Data for review —

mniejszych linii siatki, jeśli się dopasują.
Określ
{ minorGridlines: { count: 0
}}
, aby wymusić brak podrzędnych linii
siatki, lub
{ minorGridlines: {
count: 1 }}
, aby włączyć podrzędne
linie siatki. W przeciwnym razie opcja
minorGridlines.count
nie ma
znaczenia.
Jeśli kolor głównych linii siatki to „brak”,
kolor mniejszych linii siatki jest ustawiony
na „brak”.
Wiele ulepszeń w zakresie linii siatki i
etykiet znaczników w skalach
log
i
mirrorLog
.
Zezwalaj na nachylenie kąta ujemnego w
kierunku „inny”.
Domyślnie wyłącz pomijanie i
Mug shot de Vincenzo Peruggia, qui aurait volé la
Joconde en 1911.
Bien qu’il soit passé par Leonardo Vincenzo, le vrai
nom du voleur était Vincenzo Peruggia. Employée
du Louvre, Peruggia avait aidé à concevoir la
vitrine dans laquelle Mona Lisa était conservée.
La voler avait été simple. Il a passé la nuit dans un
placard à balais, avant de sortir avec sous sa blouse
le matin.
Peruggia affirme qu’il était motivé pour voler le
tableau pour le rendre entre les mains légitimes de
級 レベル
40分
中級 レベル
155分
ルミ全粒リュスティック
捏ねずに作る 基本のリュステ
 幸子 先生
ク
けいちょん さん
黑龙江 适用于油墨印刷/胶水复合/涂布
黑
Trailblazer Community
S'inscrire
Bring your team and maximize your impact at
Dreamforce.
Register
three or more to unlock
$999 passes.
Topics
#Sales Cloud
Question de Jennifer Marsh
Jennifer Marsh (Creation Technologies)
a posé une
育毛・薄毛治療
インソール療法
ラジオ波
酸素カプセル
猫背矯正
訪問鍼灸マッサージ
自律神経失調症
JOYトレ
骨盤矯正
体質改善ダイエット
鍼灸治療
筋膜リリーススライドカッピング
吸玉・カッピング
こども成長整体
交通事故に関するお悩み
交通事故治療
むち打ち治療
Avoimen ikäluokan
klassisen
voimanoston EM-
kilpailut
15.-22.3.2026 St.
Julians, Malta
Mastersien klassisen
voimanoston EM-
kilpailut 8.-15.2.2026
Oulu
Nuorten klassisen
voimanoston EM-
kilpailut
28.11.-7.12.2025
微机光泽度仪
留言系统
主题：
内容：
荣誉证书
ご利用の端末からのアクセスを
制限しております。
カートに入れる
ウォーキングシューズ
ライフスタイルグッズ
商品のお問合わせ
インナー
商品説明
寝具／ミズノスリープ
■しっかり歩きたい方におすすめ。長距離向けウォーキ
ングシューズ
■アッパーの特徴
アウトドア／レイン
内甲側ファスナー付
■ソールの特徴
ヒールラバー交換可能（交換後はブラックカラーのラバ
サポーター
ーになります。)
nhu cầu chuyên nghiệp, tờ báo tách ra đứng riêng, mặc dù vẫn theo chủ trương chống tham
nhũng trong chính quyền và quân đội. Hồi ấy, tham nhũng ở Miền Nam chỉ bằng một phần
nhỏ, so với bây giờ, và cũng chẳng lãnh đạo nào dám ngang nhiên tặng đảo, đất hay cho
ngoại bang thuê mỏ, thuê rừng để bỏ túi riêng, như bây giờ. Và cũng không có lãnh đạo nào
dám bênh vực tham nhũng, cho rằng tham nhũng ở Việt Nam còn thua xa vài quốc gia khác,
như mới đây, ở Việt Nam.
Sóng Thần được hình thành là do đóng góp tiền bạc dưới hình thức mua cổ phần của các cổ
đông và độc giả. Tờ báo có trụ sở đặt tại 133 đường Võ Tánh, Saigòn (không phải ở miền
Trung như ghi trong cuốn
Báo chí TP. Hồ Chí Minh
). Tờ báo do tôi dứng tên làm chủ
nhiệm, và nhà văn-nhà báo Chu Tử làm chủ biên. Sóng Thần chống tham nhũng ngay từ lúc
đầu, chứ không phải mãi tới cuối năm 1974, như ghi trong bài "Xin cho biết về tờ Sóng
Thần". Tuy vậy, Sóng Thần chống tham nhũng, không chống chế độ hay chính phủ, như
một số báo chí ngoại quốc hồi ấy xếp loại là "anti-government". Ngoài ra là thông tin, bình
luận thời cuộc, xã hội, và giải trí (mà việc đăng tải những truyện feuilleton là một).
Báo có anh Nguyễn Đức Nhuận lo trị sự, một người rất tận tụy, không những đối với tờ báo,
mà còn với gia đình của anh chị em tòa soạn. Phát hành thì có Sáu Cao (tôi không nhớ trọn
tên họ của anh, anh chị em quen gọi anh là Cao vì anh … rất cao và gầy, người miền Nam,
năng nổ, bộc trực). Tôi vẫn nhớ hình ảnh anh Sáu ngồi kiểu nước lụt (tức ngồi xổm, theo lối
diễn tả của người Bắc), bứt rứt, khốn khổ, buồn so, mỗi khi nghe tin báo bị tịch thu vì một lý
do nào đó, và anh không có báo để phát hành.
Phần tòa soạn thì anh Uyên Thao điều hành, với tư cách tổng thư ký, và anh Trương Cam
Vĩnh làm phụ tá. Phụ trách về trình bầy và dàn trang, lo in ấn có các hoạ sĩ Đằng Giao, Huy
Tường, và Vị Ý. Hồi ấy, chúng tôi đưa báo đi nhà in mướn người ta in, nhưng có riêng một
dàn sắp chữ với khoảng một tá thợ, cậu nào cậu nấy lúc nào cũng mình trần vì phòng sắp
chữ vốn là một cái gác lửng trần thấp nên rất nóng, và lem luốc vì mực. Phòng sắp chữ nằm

What to do —
Reproduce the preceding entries exactly and completely.

Task output —
mniejszych linii siatki, jeśli się dopasują.
Określ
{ minorGridlines: { count: 0
}}
, aby wymusić brak podrzędnych linii
siatki, lub
{ minorGridlines: {
count: 1 }}
, aby włączyć podrzędne
linie siatki. W przeciwnym razie opcja
minorGridlines.count
nie ma
znaczenia.
Jeśli kolor głównych linii siatki to „brak”,
kolor mniejszych linii siatki jest ustawiony
na „brak”.
Wiele ulepszeń w zakresie linii siatki i
etykiet znaczników w skalach
log
i
mirrorLog
.
Zezwalaj na nachylenie kąta ujemnego w
kierunku „inny”.
Domyślnie wyłącz pomijanie i
Mug shot de Vincenzo Peruggia, qui aurait volé la
Joconde en 1911.
Bien qu’il soit passé par Leonardo Vincenzo, le vrai
nom du voleur était Vincenzo Peruggia. Employée
du Louvre, Peruggia avait aidé à concevoir la
vitrine dans laquelle Mona Lisa était conservée.
La voler avait été simple. Il a passé la nuit dans un
placard à balais, avant de sortir avec sous sa blouse
le matin.
Peruggia affirme qu’il était motivé pour voler le
tableau pour le rendre entre les mains légitimes de
級 レベル
40分
中級 レベル
155分
ルミ全粒リュスティック
捏ねずに作る 基本のリュステ
 幸子 先生
ク
けいちょん さん
黑龙江 适用于油墨印刷/胶水复合/涂布
黑
Trailblazer Community
S'inscrire
Bring your team and maximize your impact at
Dreamforce.
Register
three or more to unlock
$999 passes.
Topics
#Sales Cloud
Question de Jennifer Marsh
Jennifer Marsh (Creation Technologies)
a posé une
育毛・薄毛治療
インソール療法
ラジオ波
酸素カプセル
猫背矯正
訪問鍼灸マッサージ
自律神経失調症
JOYトレ
骨盤矯正
体質改善ダイエット
鍼灸治療
筋膜リリーススライドカッピング
吸玉・カッピング
こども成長整体
交通事故に関するお悩み
交通事故治療
むち打ち治療
Avoimen ikäluokan
klassisen
voimanoston EM-
kilpailut
15.-22.3.2026 St.
Julians, Malta
Mastersien klassisen
voimanoston EM-
kilpailut 8.-15.2.2026
Oulu
Nuorten klassisen
voimanoston EM-
kilpailut
28.11.-7.12.2025
微机光泽度仪
留言系统
主题：
内容：
荣誉证书
ご利用の端末からのアクセスを
制限しております。
カートに入れる
ウォーキングシューズ
ライフスタイルグッズ
商品のお問合わせ
インナー
商品説明
寝具／ミズノスリープ
■しっかり歩きたい方におすすめ。長距離向けウォーキ
ングシューズ
■アッパーの特徴
アウトドア／レイン
内甲側ファスナー付
■ソールの特徴
ヒールラバー交換可能（交換後はブラックカラーのラバ
サポーター
ーになります。)
nhu cầu chuyên nghiệp, tờ báo tách ra đứng riêng, mặc dù vẫn theo chủ trương chống tham
nhũng trong chính quyền và quân đội. Hồi ấy, tham nhũng ở Miền Nam chỉ bằng một phần
nhỏ, so với bây giờ, và cũng chẳng lãnh đạo nào dám ngang nhiên tặng đảo, đất hay cho
ngoại bang thuê mỏ, thuê rừng để bỏ túi riêng, như bây giờ. Và cũng không có lãnh đạo nào
dám bênh vực tham nhũng, cho rằng tham nhũng ở Việt Nam còn thua xa vài quốc gia khác,
như mới đây, ở Việt Nam.
Sóng Thần được hình thành là do đóng góp tiền bạc dưới hình thức mua cổ phần của các cổ
đông và độc giả. Tờ báo có trụ sở đặt tại 133 đường Võ Tánh, Saigòn (không phải ở miền
Trung như ghi trong cuốn
Báo chí TP. Hồ Chí Minh
). Tờ báo do tôi dứng tên làm chủ
nhiệm, và nhà văn-nhà báo Chu Tử làm chủ biên. Sóng Thần chống tham nhũng ngay từ lúc
đầu, chứ không phải mãi tới cuối năm 1974, như ghi trong bài "Xin cho biết về tờ Sóng
Thần". Tuy vậy, Sóng Thần chống tham nhũng, không chống chế độ hay chính phủ, như
một số báo chí ngoại quốc hồi ấy xếp loại là "anti-government". Ngoài ra là thông tin, bình
luận thời cuộc, xã hội, và giải trí (mà việc đăng tải những truyện feuilleton là một).
Báo có anh Nguyễn Đức Nhuận lo trị sự, một người rất tận tụy, không những đối với tờ báo,
mà còn với gia đình của anh chị em tòa soạn. Phát hành thì có Sáu Cao (tôi không nhớ trọn
tên họ của anh, anh chị em quen gọi anh là Cao vì anh … rất cao và gầy, người miền Nam,
năng nổ, bộc trực). Tôi vẫn nhớ hình ảnh anh Sáu ngồi kiểu nước lụt (tức ngồi xổm, theo lối
diễn tả của người Bắc), bứt rứt, khốn khổ, buồn so, mỗi khi nghe tin báo bị tịch thu vì một lý
do nào đó, và anh không có báo để phát hành.
Phần tòa soạn thì anh Uyên Thao điều hành, với tư cách tổng thư ký, và anh Trương Cam
Vĩnh làm phụ tá. Phụ trách về trình bầy và dàn trang, lo in ấn có các hoạ sĩ Đằng Giao, Huy
Tường, và Vị Ý. Hồi ấy, chúng tôi đưa báo đi nhà in mướn người ta in, nhưng có riêng một
dàn sắp chữ với khoảng một tá thợ, cậu nào cậu nấy lúc nào cũng mình trần vì phòng sắp
chữ vốn là một cái gác lửng trần thấp nên rất nóng, và lem luốc vì mực. Phòng sắp chữ nằm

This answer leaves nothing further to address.